YOUR INSTRUCTIONS
How many lines of these entries include the string "Materi"? State the number alone.

TASK INPUTS
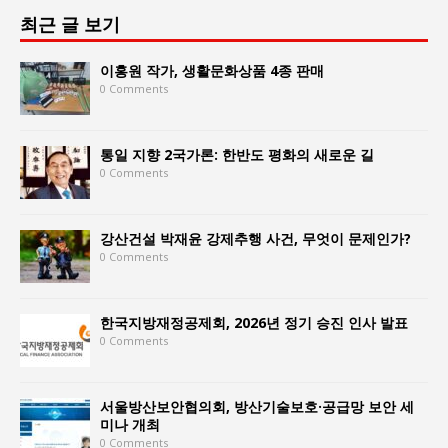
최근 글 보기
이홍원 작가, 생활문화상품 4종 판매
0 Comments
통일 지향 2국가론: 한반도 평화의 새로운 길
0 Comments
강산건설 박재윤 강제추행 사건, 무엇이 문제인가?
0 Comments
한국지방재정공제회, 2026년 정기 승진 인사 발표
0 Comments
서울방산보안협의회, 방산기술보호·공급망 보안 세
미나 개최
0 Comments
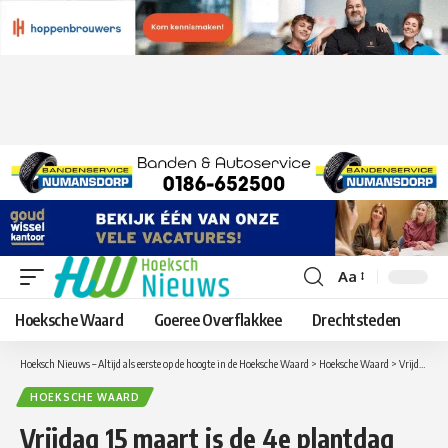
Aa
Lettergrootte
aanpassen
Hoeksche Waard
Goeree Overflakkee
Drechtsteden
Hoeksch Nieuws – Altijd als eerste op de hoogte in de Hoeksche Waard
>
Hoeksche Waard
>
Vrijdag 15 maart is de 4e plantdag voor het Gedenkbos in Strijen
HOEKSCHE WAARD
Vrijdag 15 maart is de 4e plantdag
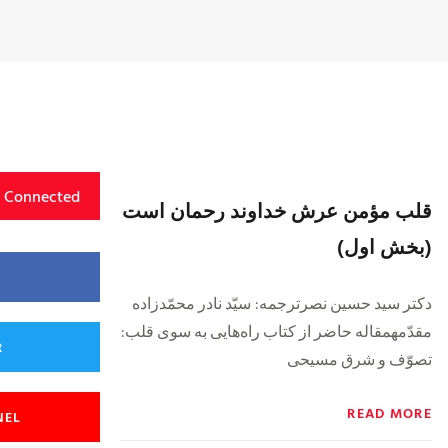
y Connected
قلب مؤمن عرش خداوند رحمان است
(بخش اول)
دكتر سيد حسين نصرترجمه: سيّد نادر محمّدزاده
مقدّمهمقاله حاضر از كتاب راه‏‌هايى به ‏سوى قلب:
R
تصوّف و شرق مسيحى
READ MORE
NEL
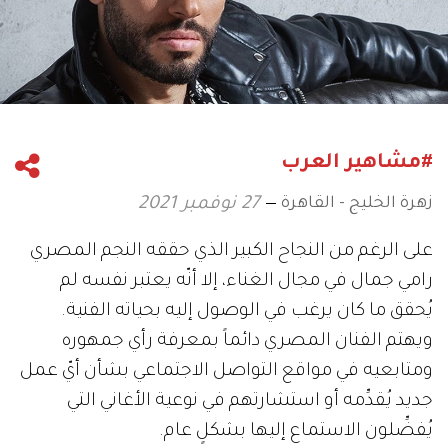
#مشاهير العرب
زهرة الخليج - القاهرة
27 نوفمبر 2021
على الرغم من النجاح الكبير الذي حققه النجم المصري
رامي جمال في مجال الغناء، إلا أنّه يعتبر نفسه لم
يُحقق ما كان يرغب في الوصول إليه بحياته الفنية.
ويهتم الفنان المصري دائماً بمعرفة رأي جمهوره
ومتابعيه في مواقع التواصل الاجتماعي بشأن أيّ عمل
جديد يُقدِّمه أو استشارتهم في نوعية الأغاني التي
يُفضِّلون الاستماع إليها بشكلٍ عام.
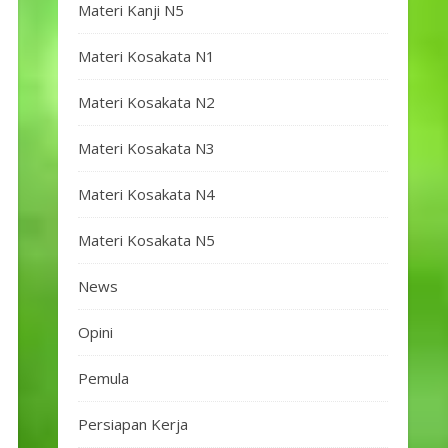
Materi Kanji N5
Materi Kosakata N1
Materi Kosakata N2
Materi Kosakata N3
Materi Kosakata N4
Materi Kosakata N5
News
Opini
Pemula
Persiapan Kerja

---

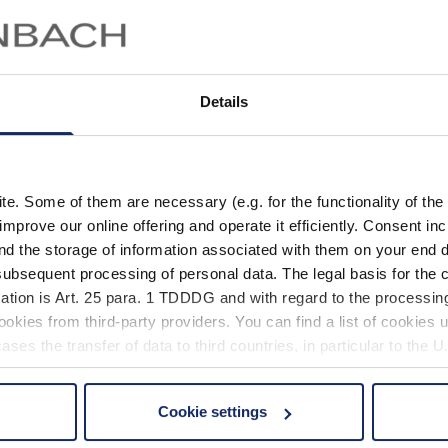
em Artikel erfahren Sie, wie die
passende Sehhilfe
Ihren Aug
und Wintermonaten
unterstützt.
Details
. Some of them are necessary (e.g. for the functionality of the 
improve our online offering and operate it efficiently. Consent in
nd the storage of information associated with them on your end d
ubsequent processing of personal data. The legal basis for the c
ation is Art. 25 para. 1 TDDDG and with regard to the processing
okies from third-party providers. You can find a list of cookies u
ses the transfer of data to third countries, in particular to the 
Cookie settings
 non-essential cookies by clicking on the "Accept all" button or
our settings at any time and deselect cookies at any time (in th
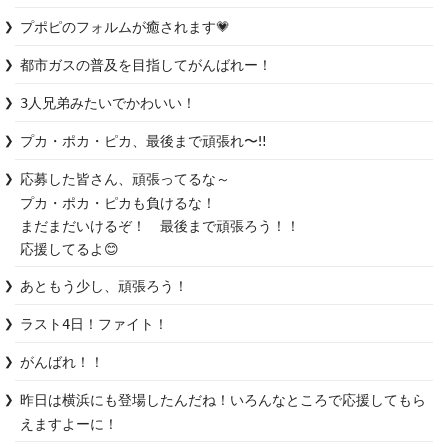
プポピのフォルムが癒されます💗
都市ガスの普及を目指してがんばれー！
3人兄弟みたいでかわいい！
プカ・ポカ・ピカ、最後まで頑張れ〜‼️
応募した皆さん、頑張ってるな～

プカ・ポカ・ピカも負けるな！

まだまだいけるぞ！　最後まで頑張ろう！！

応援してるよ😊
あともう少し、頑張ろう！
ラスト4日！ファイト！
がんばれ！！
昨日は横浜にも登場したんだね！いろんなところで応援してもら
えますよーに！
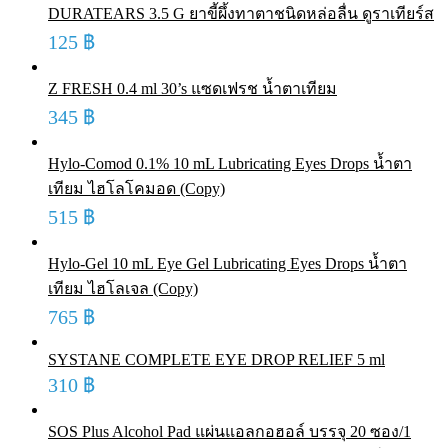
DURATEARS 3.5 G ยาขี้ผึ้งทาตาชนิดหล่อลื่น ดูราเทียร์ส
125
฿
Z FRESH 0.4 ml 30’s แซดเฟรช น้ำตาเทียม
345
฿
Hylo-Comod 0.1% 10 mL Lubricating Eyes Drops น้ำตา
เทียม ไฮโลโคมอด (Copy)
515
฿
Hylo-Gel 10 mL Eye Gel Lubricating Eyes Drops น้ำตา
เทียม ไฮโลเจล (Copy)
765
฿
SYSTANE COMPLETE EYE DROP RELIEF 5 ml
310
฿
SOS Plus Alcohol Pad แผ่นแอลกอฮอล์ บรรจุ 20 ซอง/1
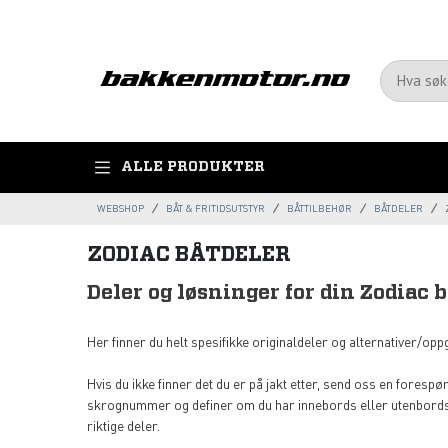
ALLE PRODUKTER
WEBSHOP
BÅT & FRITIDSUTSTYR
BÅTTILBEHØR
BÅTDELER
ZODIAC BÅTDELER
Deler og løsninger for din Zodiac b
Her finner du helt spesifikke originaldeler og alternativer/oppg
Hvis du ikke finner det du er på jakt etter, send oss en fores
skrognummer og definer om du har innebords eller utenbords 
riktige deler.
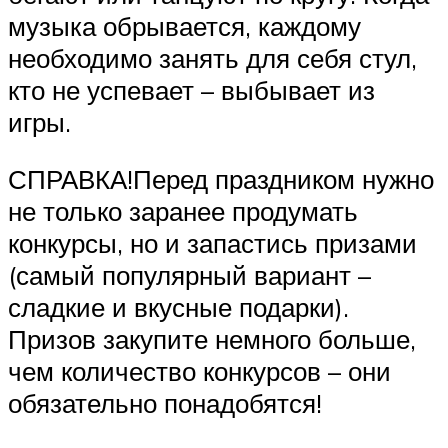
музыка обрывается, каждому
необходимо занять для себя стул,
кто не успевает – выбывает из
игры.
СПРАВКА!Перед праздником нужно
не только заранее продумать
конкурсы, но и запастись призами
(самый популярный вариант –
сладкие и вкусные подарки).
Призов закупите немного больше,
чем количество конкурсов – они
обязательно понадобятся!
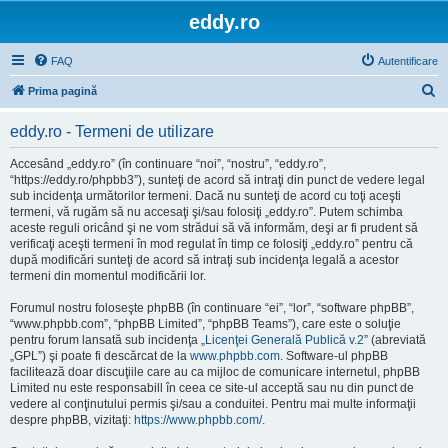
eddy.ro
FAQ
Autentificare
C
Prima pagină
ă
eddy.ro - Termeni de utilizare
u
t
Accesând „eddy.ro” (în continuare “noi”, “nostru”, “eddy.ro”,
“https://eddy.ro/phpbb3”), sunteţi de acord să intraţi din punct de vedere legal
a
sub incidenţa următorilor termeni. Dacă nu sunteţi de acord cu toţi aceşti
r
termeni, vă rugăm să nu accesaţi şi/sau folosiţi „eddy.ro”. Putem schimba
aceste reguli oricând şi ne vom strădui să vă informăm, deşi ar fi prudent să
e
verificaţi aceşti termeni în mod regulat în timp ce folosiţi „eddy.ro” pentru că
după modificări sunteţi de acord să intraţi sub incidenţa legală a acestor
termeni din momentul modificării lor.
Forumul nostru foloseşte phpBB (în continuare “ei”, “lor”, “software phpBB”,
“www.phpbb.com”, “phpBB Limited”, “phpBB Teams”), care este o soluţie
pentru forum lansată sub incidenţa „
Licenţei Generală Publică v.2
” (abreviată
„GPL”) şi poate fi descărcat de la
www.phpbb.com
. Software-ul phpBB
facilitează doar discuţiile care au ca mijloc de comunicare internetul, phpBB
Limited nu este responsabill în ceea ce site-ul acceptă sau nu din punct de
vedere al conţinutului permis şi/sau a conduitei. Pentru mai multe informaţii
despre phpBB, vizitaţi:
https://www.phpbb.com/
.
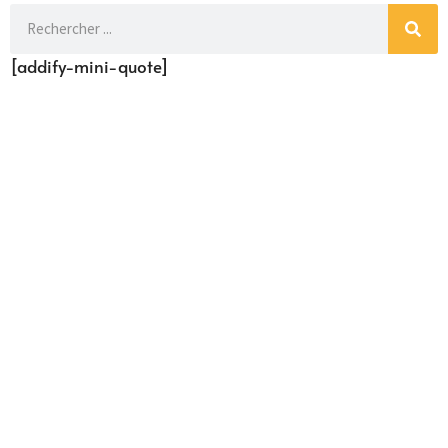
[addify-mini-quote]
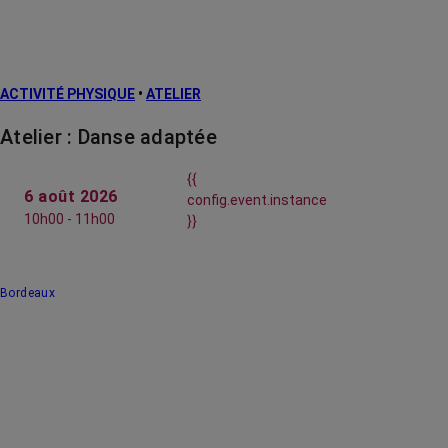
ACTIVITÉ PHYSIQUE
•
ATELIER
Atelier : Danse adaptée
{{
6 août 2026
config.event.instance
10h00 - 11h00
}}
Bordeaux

--

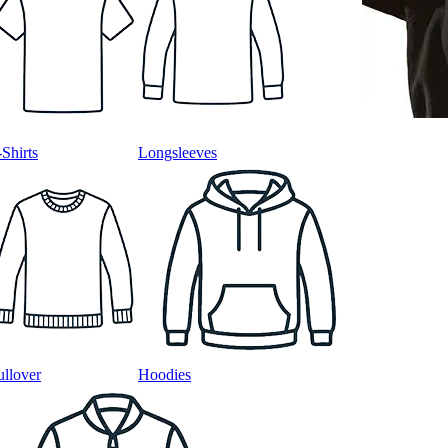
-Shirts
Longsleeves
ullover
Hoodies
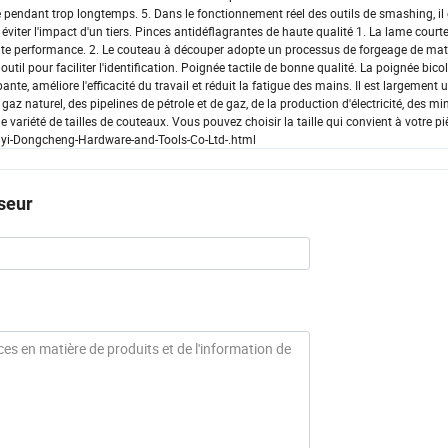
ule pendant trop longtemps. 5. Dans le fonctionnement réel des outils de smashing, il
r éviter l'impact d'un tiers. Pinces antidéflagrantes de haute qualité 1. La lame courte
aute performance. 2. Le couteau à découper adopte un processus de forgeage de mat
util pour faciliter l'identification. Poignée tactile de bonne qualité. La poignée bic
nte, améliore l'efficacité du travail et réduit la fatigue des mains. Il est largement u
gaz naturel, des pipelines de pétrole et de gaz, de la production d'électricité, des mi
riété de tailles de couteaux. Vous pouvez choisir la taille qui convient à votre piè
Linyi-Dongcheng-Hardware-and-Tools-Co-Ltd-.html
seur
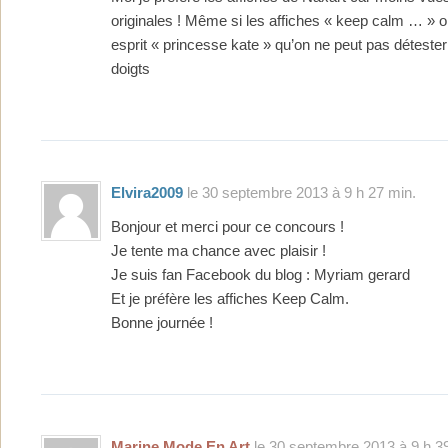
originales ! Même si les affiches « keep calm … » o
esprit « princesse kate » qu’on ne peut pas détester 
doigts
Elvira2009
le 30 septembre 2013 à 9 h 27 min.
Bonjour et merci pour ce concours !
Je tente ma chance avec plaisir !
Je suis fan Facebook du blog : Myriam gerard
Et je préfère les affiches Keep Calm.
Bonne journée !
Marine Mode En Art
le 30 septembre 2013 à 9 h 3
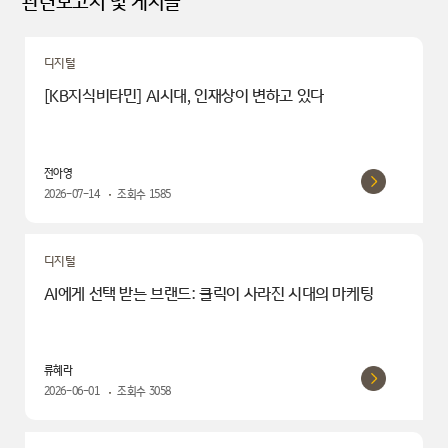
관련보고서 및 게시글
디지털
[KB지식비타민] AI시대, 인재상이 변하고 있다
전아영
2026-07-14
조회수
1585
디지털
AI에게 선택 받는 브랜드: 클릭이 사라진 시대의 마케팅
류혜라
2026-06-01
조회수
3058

TASK RESULT
6